To connect this loop to your dog fence transmitter located indoors, you will need to use twisted wire. When 2 dog fence wires are twisted together, the signal becomes neutral, and will not correct your dog for crossing over it. Our ProGrade Dog Fence Kits come complete with 50 feet of twisted wire, which is enough for most situations. You can also choose to make your own if you desire. You just need to make sure there is at least 1 twist per inch.

You may be wondering what to do if you need the wire to cross a sidewalk or paved driveway. Here are several options for handling this:

  • Many driveways have existing expansion cracks, or seams already present. Simply insert the wire inside of the seam that is already there.
  • If you have an existing drainage pipe under the driveway, you can run the wire through it. With that being said, you have to be careful of how deep the existing pipe is. This is because if your dog fence wire goes as low as 3 feet into the ground, the signal will cancel out and your dog won’t receive a correction in that area.
  • You can use a circular saw or masonry blade to cut a groove in your driveway. Then after inserting the dog fence wire, you can just put some heavy caulking over it in the groove.
Basic Installation -- Front and Back Yard

 

 

The Double Loop Method: For Containing the Front or Backyard Only

Since your dog fence wire must be in a continuous loop in order for your fence to function, how can you contain only your backyard without having to circle in front of your house? The answer is the double loop method. Here is how you can accomplish this.
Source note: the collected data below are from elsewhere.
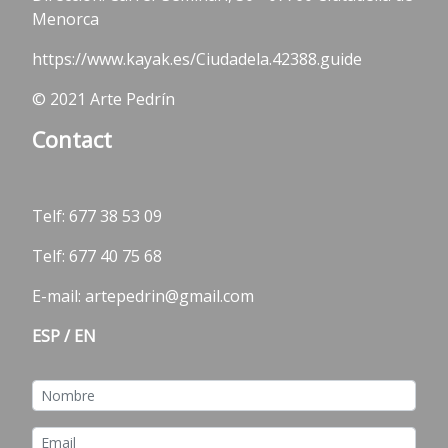
Menorca
https://www.kayak.es/Ciudadela.42388.guide
© 2021 Arte Pedrín
Contact
Telf:
677 38 53 09
Telf: 677 40 75 68
E-mail: artepedrin@gmail.com
ESP
/
EN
Begin the wire at the transmitter, and end it at the transmitter. Run your perimeter loop around your property. To keep the loop continuous, double the wire, running it parallel to the wire you just placed down. It is important to keep at least 4 feet between the parallel wires, or else the signal will cancel itself out.

Double Loop Installation -- Back Yard Only

 

 

The Over the House Method: For Containing the Front or Backyard Only

Perhaps you want to avoid having to double loop your dog fence wire in order to only contain your front or backyard. Here is one way to do that, although we admittedly don’t recommend this layout. The reason for this is because the signal can potentially “spill” into the bordering areas inside of your home. This can cause your dog’s collar to be activated when he or she is indoors.

Run the wire up and over your house, using the gutters and downspouts. Continue the loop on the ground until you have created your containment circle.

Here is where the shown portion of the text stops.